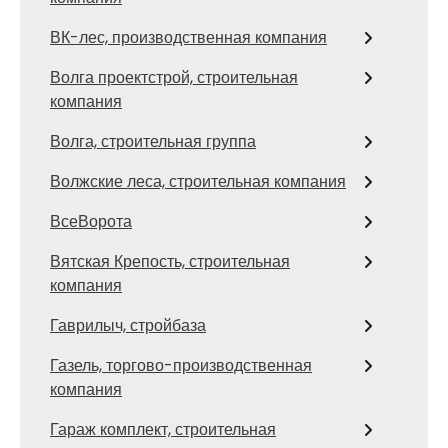
ВК-лес, производственная компания
Волга проектстрой, строительная
компания
Волга, строительная группа
Волжские леса, строительная компания
ВсеВорота
Вятская Крепость, строительная
компания
Гаврилыч, стройбаза
Газель, торгово-производственная
компания
Гараж комплект, строительная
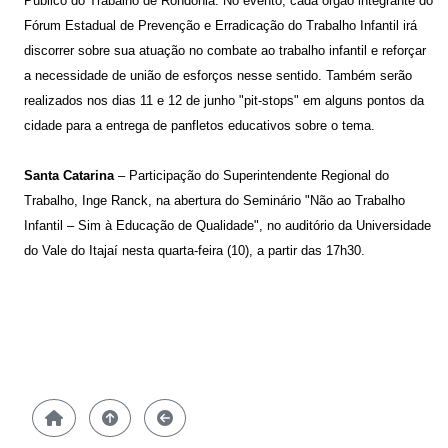
Público do Trabalho de Rondônia. No evento, cada órgão integrante do
Fórum Estadual de Prevenção e Erradicação do Trabalho Infantil irá
discorrer sobre sua atuação no combate ao trabalho infantil e reforçar
a necessidade de união de esforços nesse sentido. Também serão
realizados nos dias 11 e 12 de junho "pit-stops" em alguns pontos da
cidade para a entrega de panfletos educativos sobre o tema.
Santa Catarina
– Participação do Superintendente Regional do
Trabalho, Inge Ranck, na abertura do Seminário "Não ao Trabalho
Infantil – Sim à Educação de Qualidade", no auditório da Universidade
do Vale do Itajaí nesta quarta-feira (10), a partir das 17h30.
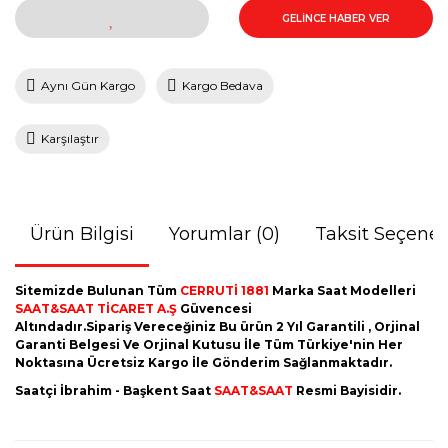
GELİNCE HABER VER
Aynı Gün Kargo
Kargo Bedava
Karşılaştır
Ürün Bilgisi
Yorumlar (0)
Taksit Seçenek
Sitemizde Bulunan Tüm
CERRUTİ 1881
Marka Saat Modelleri
SAAT&SAAT TİCARET A.Ş
Güvencesi
Altındadır.Sipariş Vereceğiniz Bu ürün 2 Yıl Garantili , Orjinal
Garanti Belgesi Ve Orjinal Kutusu İle Tüm Türkiye'nin Her
Noktasına Ücretsiz Kargo İle Gönderim Sağlanmaktadır.
Saatçi İbrahim - Başkent Saat
SAAT&SAAT
Resmi Bayisidir.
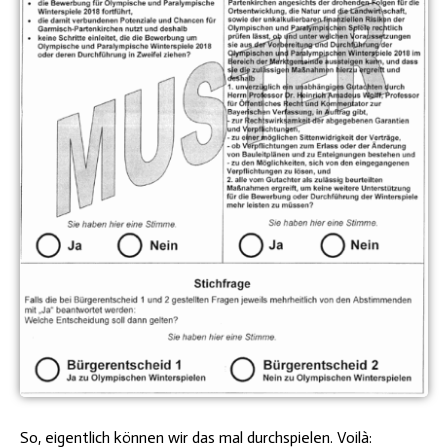
So, eigentlich können wir das mal durchspielen. Voilà:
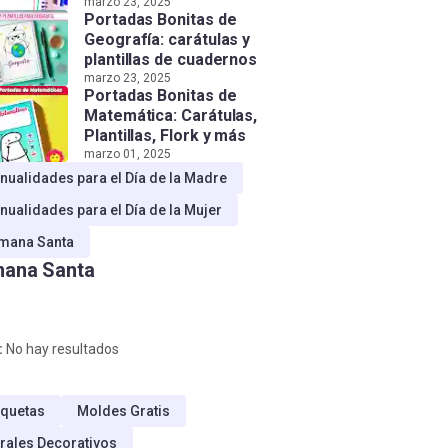
marzo 23, 2025
Portadas Bonitas de
Geografía: carátulas y
plantillas de cuadernos
marzo 23, 2025
Portadas Bonitas de
Matemática: Carátulas,
Plantillas, Flork y más
marzo 01, 2025
nualidades para el Día de la Madre
nualidades para el Día de la Mujer
mana Santa
ana Santa
:
No hay resultados
quetas
Moldes Gratis
rales Decorativos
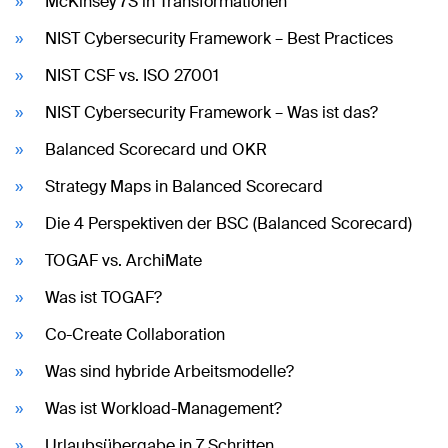
McKinsey 7S in Transformationen
NIST Cybersecurity Framework – Best Practices
NIST CSF vs. ISO 27001
NIST Cybersecurity Framework – Was ist das?
Balanced Scorecard und OKR
Strategy Maps in Balanced Scorecard
Die 4 Perspektiven der BSC (Balanced Scorecard)
TOGAF vs. ArchiMate
Was ist TOGAF?
Co-Create Collaboration
Was sind hybride Arbeitsmodelle?
Was ist Workload-Management?
Urlaubsübergabe in 7 Schritten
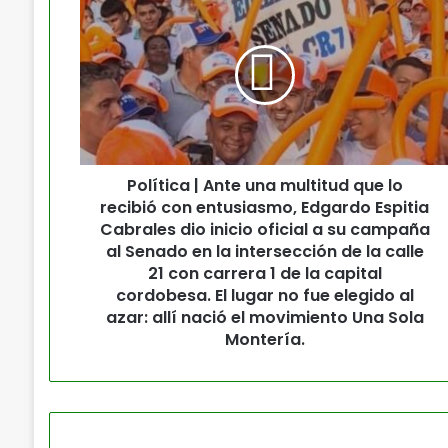
Política | Ante una multitud que lo
recibió con entusiasmo, Edgardo Espitia
Cabrales dio inicio oficial a su campaña
al Senado en la intersección de la calle
21 con carrera 1 de la capital
cordobesa. El lugar no fue elegido al
azar: allí nació el movimiento Una Sola
Montería.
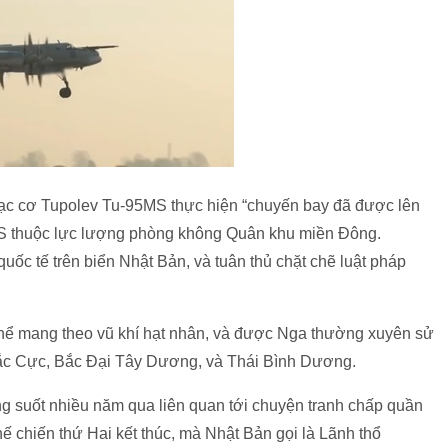
tạc cơ Tupolev Tu-95MS thực hiện “chuyến bay đã được lên
5S thuộc lực lượng phòng không Quân khu miền Đông.
ốc tế trên biển Nhật Bản, và tuân thủ chặt chẽ luật pháp
ể mang theo vũ khí hạt nhân, và được Nga thường xuyên sử
Bắc Cực, Bắc Đại Tây Dương, và Thái Bình Dương.
 suốt nhiều năm qua liên quan tới chuyện tranh chấp quần
hế chiến thứ Hai kết thúc, mà Nhật Bản gọi là Lãnh thổ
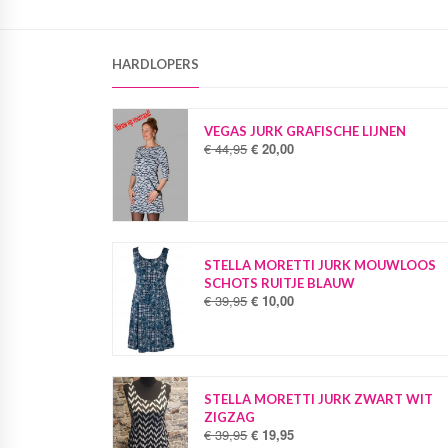
HARDLOPERS
VEGAS JURK GRAFISCHE LIJNEN
€
44,95
€
20,00
O
H
o
u
r
i
s
d
p
i
r
g
o
e
STELLA MORETTI JURK MOUWLOOS
n
p
SCHOTS RUITJE BLAUW
k
r
€
39,95
€
10,00
O
H
e
i
o
u
l
j
r
i
i
s
s
d
j
i
p
i
k
s
r
g
STELLA MORETTI JURK ZWART WIT
e
:
o
e
ZIGZAG
p
€
n
p
€
39,95
€
19,95
O
H
r
k
r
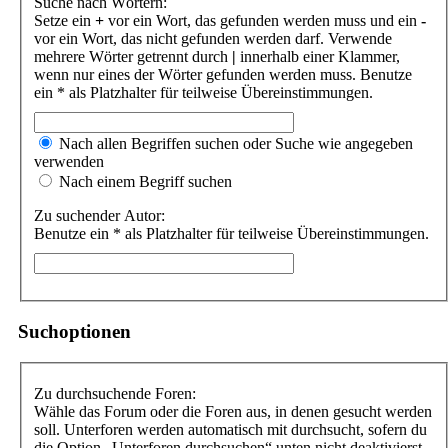
Suche nach Wörtern:
Setze ein
+
vor ein Wort, das gefunden werden muss und ein
-
vor ein Wort, das nicht gefunden werden darf. Verwende
mehrere Wörter getrennt durch
|
innerhalb einer Klammer,
wenn nur eines der Wörter gefunden werden muss. Benutze
ein * als Platzhalter für teilweise Übereinstimmungen.
Nach allen Begriffen suchen oder Suche wie angegeben
verwenden
Nach einem Begriff suchen
Zu suchender Autor:
Benutze ein * als Platzhalter für teilweise Übereinstimmungen.
Suchoptionen
Zu durchsuchende Foren:
Wähle das Forum oder die Foren aus, in denen gesucht werden
soll. Unterforen werden automatisch mit durchsucht, sofern du
die Option „Unterforen durchsuchen“ unten nicht deaktivierst.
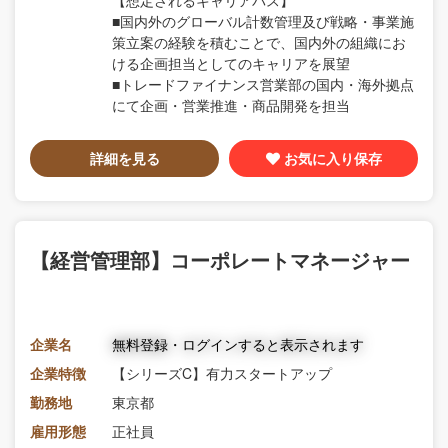
■国内外のグローバル計数管理及び戦略・事業施
策立案の経験を積むことで、国内外の組織にお
ける企画担当としてのキャリアを展望
■トレードファイナンス営業部の国内・海外拠点
にて企画・営業推進・商品開発を担当
詳細を見る
お気に入り保存
【経営管理部】コーポレートマネージャー
企業名
無料登録・ログインすると表示されます
企業特徴
【シリーズC】有力スタートアップ
勤務地
東京都
雇用形態
正社員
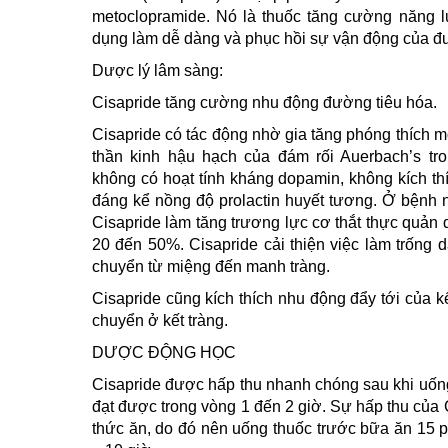
metoclopramide. Nó là thuốc tăng cường năng 
dụng làm dễ dàng và phục hồi sự vận động của đ
Dược lý lâm sàng:
Cisapride tăng cường nhu động đường tiêu hóa.
Cisapride có tác động nhờ gia tăng phóng thích mộ
thần kinh hậu hạch của đám rối Auerbach’s tro
không có hoạt tính kháng dopamin, không kích thí
đáng kể nồng độ prolactin huyết tương. Ở bệnh 
Cisapride làm tăng trương lực cơ thắt thực quản
20 đến 50%. Cisapride cải thiện việc làm trống 
chuyển từ miệng đến manh tràng.
Cisapride cũng kích thích nhu động đẩy tới của kế
chuyển ở kết tràng.
DƯỢC ĐỘNG HỌC
Cisapride được hấp thu nhanh chóng sau khi uống
đạt được trong vòng 1 đến 2 giờ. Sự hấp thu của
thức ăn, do đó nên uống thuốc trước bữa ăn 15 ph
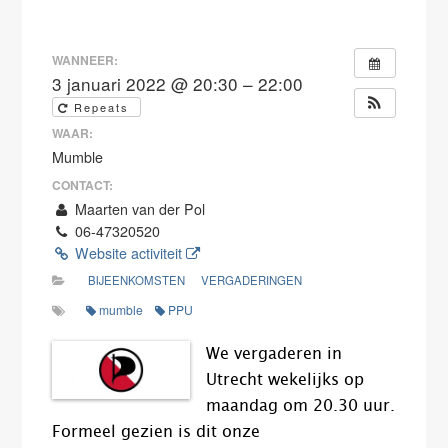
WANNEER:
3 januari 2022 @ 20:30 – 22:00
Repeats
WAAR:
Mumble
CONTACT:
Maarten van der Pol
06-47320520
Website activiteit
BIJEENKOMSTEN
VERGADERINGEN
mumble
PPU
We vergaderen in
Utrecht wekelijks op
maandag om 20.30 uur.
Formeel gezien is dit onze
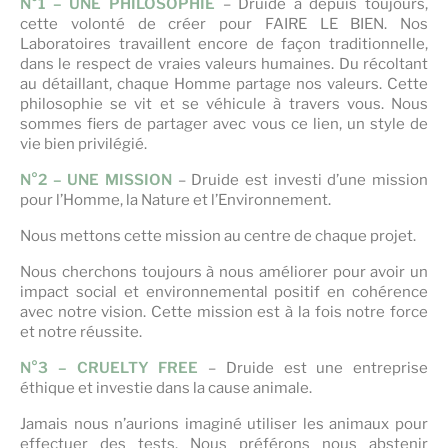
N°1 – UNE PHILOSOPHIE
– Druide a depuis toujours,
cette volonté de créer pour FAIRE LE BIEN. Nos
Laboratoires travaillent encore de façon traditionnelle,
dans le respect de vraies valeurs humaines. Du récoltant
au détaillant, chaque Homme partage nos valeurs. Cette
philosophie se vit et se véhicule à travers vous. Nous
sommes fiers de partager avec vous ce lien, un style de
vie bien privilégié.
N°2 – UNE MISSION
– Druide est investi d’une mission
pour l’Homme, la Nature et l’Environnement.
Nous mettons cette mission au centre de chaque projet.
Nous cherchons toujours à nous améliorer pour avoir un
impact social et environnemental positif en cohérence
avec notre vision. Cette mission est à la fois notre force
et notre réussite.
N°3 – CRUELTY FREE
– Druide est une entreprise
éthique et investie dans la cause animale.
Jamais nous n’aurions imaginé utiliser les animaux pour
effectuer des tests. Nous préférons nous abstenir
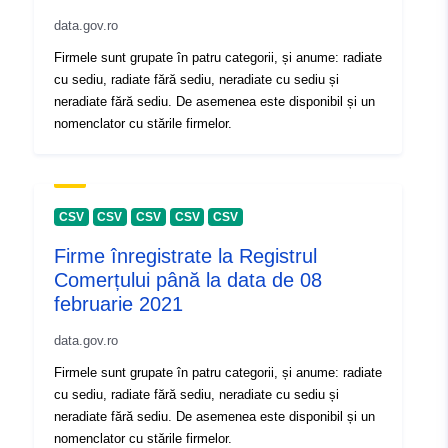
data.gov.ro
Firmele sunt grupate în patru categorii, și anume: radiate
cu sediu, radiate fără sediu, neradiate cu sediu și
neradiate fără sediu. De asemenea este disponibil și un
nomenclator cu stările firmelor.
CSV
CSV
CSV
CSV
CSV
Firme înregistrate la Registrul
Comerțului până la data de 08
februarie 2021
data.gov.ro
Firmele sunt grupate în patru categorii, și anume: radiate
cu sediu, radiate fără sediu, neradiate cu sediu și
neradiate fără sediu. De asemenea este disponibil și un
nomenclator cu stările firmelor.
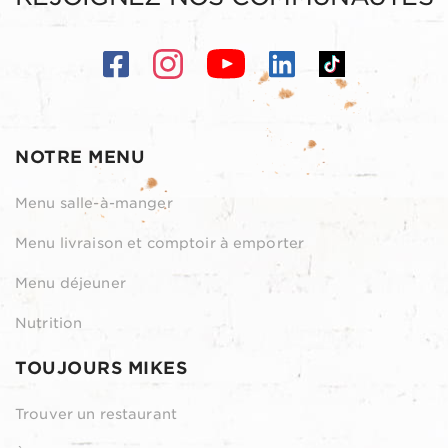
NOTRE MENU
Menu salle-à-manger
Menu livraison et comptoir à emporter
Menu déjeuner
Nutrition
TOUJOURS MIKES
Trouver un restaurant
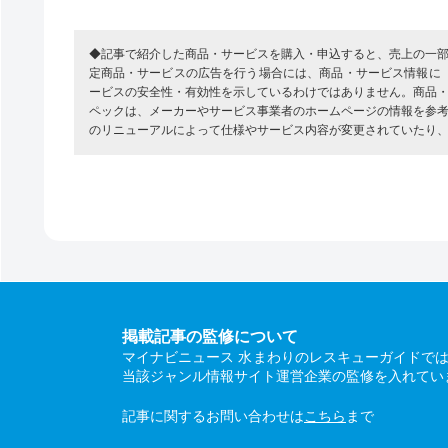
◆記事で紹介した商品・サービスを購入・申込すると、売上の一
定商品・サービスの広告を行う場合には、商品・サービス情報に
ービスの安全性・有効性を示しているわけではありません。商品
ペックは、メーカーやサービス事業者のホームページの情報を参
のリニューアルによって仕様やサービス内容が変更されていたり
掲載記事の監修について
マイナビニュース 水まわりのレスキューガイドで
当該ジャンル情報サイト運営企業の監修を入れてい
記事に関するお問い合わせは
こちら
まで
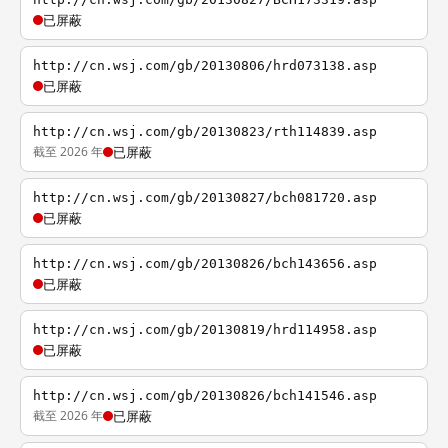
已屏蔽
http://cn.wsj.com/gb/20130806/hrd073138.asp
已屏蔽
http://cn.wsj.com/gb/20130823/rth114839.asp
截至 2026 年
已屏蔽
http://cn.wsj.com/gb/20130827/bch081720.asp
已屏蔽
http://cn.wsj.com/gb/20130826/bch143656.asp
已屏蔽
http://cn.wsj.com/gb/20130819/hrd114958.asp
已屏蔽
http://cn.wsj.com/gb/20130826/bch141546.asp
截至 2026 年
已屏蔽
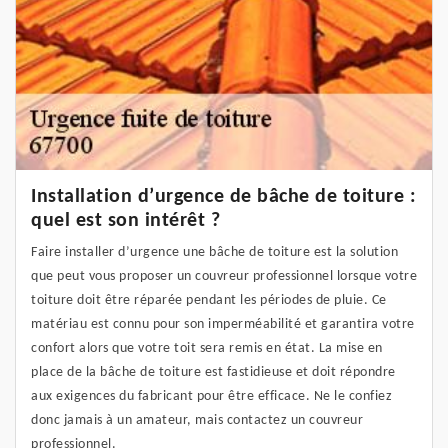
Installation d’urgence de bâche de toiture :
quel est son intérêt ?
Faire installer d’urgence une bâche de toiture est la solution
que peut vous proposer un couvreur professionnel lorsque votre
toiture doit être réparée pendant les périodes de pluie. Ce
matériau est connu pour son imperméabilité et garantira votre
confort alors que votre toit sera remis en état. La mise en
place de la bâche de toiture est fastidieuse et doit répondre
aux exigences du fabricant pour être efficace. Ne le confiez
donc jamais à un amateur, mais contactez un couvreur
professionnel.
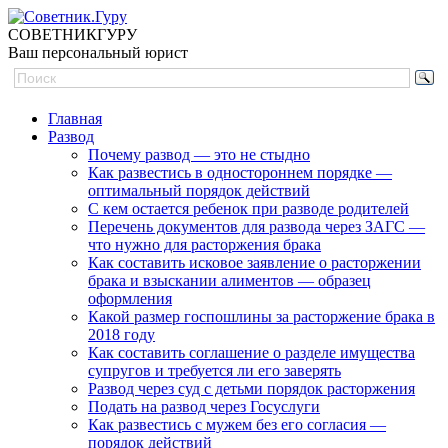
СОВЕТНИК
ГУРУ
Ваш персональный юрист
Главная
Развод
Почему развод — это не стыдно
Как развестись в одностороннем порядке —
оптимальный порядок действий
С кем остается ребенок при разводе родителей
Перечень документов для развода через ЗАГС —
что нужно для расторжения брака
Как составить исковое заявление о расторжении
брака и взыскании алиментов — образец
оформления
Какой размер госпошлины за расторжение брака в
2018 году
Как составить соглашение о разделе имущества
супругов и требуется ли его заверять
Развод через суд с детьми порядок расторжения
Подать на развод через Госуслуги
Как развестись с мужем без его согласия —
порядок действий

==========

▶ _WHAT THIS TASK INVOLVES_: Where the word "thực" shows up in a line of the listing, return that line.

▶ _FINAL ANSWER_:
tạc cơ Tupolev Tu-95MS thực hiện “chuyến bay đã được lên
Cisapride làm tăng trương lực cơ thắt thực quản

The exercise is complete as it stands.